Kent, 330 yılında Roma İmparatorluğu’nun başkenti ilan edilince Latince ‘’YENİ ROMA’’ anlamına gelen ‘’NOVA ROMA’’ adı konulmuş. Ancak bu isim çok benimsenmemiş.
337 yılında İmparator I. Konstantin’in ölümüyle kentin adı onun şerefine ‘’KONSTANTİN’İN KENTİ’’ anlamına gelen ‘’KONSTANTİNOPOLİS’’e çevrilmiş.
Osmanlı İmparatorluğu 1.004 yıl ‘’BYZANTİON’’, 1.116 yıl da ‘’KONSTANTİNOPOLİS’’ olarak adlandırılan şehri fethettikten sonra isim kavgasına girmemiş. Kültür ve Turizm Bakanlık Müsteşarı rahmet ile andığımız tarihçi Haluk Dursun, Osmanlı padişahlarının asla isim üzerine takılıp kalmadığını söylemiş. Tabii bunun da bir istisnası var.
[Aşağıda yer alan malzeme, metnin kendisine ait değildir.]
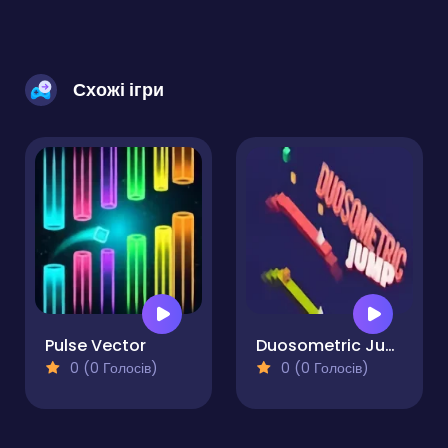
Схожі ігри
Pulse Vector
Duosometric Jump
0 (0 Голосів)
0 (0 Голосів)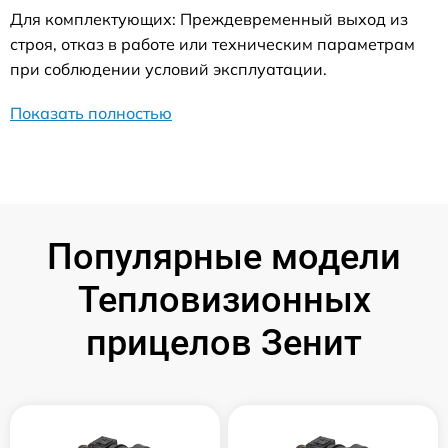
Для комплектующих: Преждевременный выход из
строя, отказ в работе или техническим параметрам
при соблюдении условий эксплуатации.
Показать полностью
Популярные модели
Тепловизионных
прицелов Зенит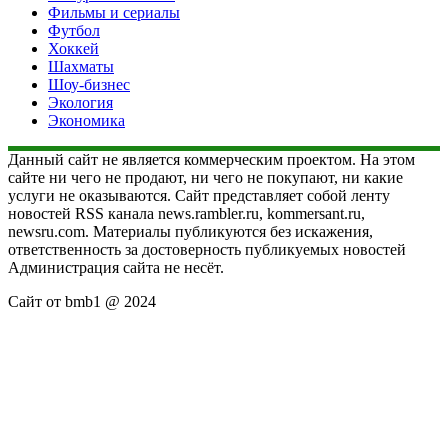
Фильмы и сериалы
Футбол
Хоккей
Шахматы
Шоу-бизнес
Экология
Экономика
Данный сайт не является коммерческим проектом. На этом
сайте ни чего не продают, ни чего не покупают, ни какие
услуги не оказываются. Сайт представляет собой ленту
новостей RSS канала news.rambler.ru, kommersant.ru,
newsru.com. Материалы публикуются без искажения,
ответственность за достоверность публикуемых новостей
Администрация сайта не несёт.
Сайт от bmb1 @ 2024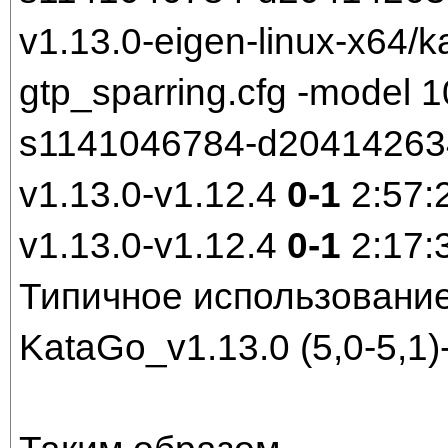
v1.13.0-eigen-linux-x64/k
gtp_sparring.cfg -model
s1141046784-d204142634.
v1.13.0-v1.12.4
0-1
2:57:
v1.13.0-v1.12.4
0-1
2:17:
Типичное использование
KataGo_v1.13.0 (5,0-5,1)-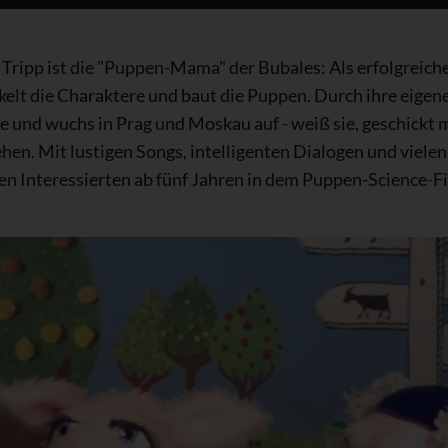
 Tripp ist die "Puppen-Mama" der Bubales: Als erfolgreich
ickelt die Charaktere und baut die Puppen. Durch ihre eige
ie und wuchs in Prag und Moskau auf - weiß sie, geschickt
n. Mit lustigen Songs, intelligenten Dialogen und viele
llen Interessierten ab fünf Jahren in dem Puppen-Science-Fi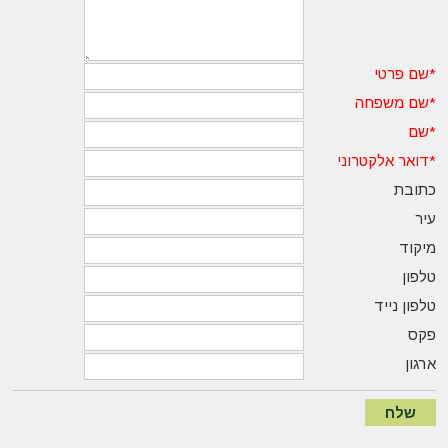
*
שם פרטי
*
שם משפחה
*
שם
*
דואר אלקטרוני
כתובת
עיר
מיקוד
טלפון
טלפון נייד
פקס
ארגון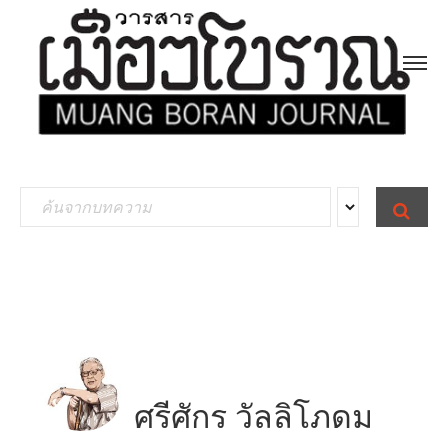
S
S
E
e
A
R
a
C
H
r
c
h
f
ศรีศักร วัลลิโภดม
o
r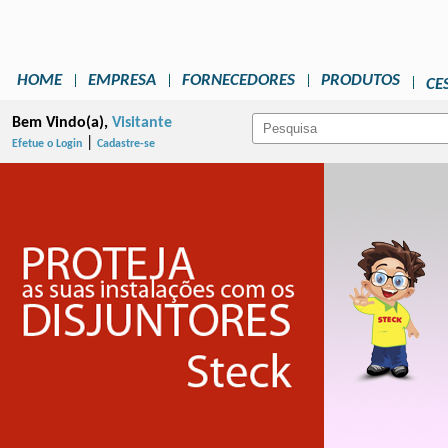
HOME
EMPRESA
FORNECEDORES
PRODUTOS
CE
Bem Vindo(a),
Visitante
|
Efetue o Login
Cadastre-se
Sultan III. Mustafa hatt-ı hümayunlarında özellikle ‘İSLAM ŞEHRİ’ anlamına gelen İSLAMBOL’u kullanıyor diye bilgi geçmiş. Dursun, Osmanlı döneminde en çok kullanılan ismin Konstantinopolis’in Arap diline çevrilen şekli ‘’KONSTANTİNİYYE’’ olduğunu belirtmiş. Ayrıca halk arasında mutluluk şehri anlamına gelen ‘’DERSAADET’’ ve büyük dergâh anlamında ‘ASİTANE’nin çok kullanıldığını not etmiş.